I guess the real reason for my estimate is that there seem to be so many promising techniques for approaching the problem that I don’t understand much in detail, such as using operator theory, or connecting the location of the zeros to the behavior of some quasicrystals.
I was almost certainly underconfident in my above estimate, and I think everyone was very right to call me out on that, so I won’t be taking any bets on it. I’m not sure how to revise it. Upwards is clearly the correct direction, but thinking about the probability estimate in more details leaves me feeling very confused.
I think your confidence for the Riemann Hypothesis not being proven is way too low. Unless there has been some major recent improvement I’m unaware of, next year doesn’t look too much better than any recent year. In addition to the apparent improbability of being solved in any particular year, I would suspect that a problem of this magnitude would show some more significant cracks before being solved.
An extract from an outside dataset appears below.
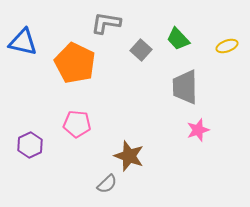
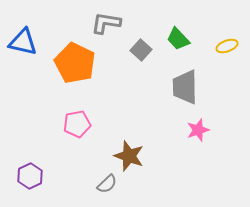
pink pentagon: rotated 16 degrees counterclockwise
purple hexagon: moved 31 px down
If I thought there was anything like a 10% of AGI in the next year, my priorities would be radically different.
A lot of people in this thread have said that I’m way too underconfident about RH, and thinking about that, they are probably right. At this point, there are two “obviously false” statements that we can’t even disprove:
1) There are zeros of the zeta function arbitrarily close to the line Re s =1.
2) A positive fraction of the non-trivial zeros lie off the line (with the zeros ordered in the obvious way by the size of the imaginary part).
We also can’t prove the related Lindelof hypothesis which is an easy consequence of the Riemann hypothesis.
All three of these are things that one would expect to be done before RH is proved, and we don’t seem very close to resolving any of these with the possible exception of statement 2. There’s some reason to believe that 2 might be disproven from further tightening of Hardy and Littlewood type results in the same way that Levinson and Conrey showed that at least two fifths of the zeros lie on the line (I lack the technical knowledge to evaluate the plausibility that Conrey’s type of result can be further tightened, although the fact that his result in the tightest known form has stood for about 20 years suggests that further tightening is very non-trivial.) Note that we can prove the slightly weaker statement that almost all the zeros lie with in epsilon of the 1⁄2 line, which is sort of a hybrid of the negations of 1 and 2, but that result is about a hundred years old (one thing I actually wish I understood more is how if at all that result connects to the Hardy and Littlewood type results. My impression is that they really don’t in any obvious way but I’m not sure.) Analogs of RH have also been proven in many different contexts (including the appropriate analogs for finite fields and for certain p-adic analogs); I don’t know much about most of those, but it seems like those results don’t give obvious hints for how to resolve the original case in any useful fashion.
I guess the real reason for my estimate is that there seem to be so many promising techniques for approaching the problem that I don’t understand much in detail, such as using operator theory, or connecting the location of the zeros to the behavior of some quasicrystals.
I was almost certainly underconfident in my above estimate, and I think everyone was very right to call me out on that, so I won’t be taking any bets on it. I’m not sure how to revise it. Upwards is clearly the correct direction, but thinking about the probability estimate in more details leaves me feeling very confused.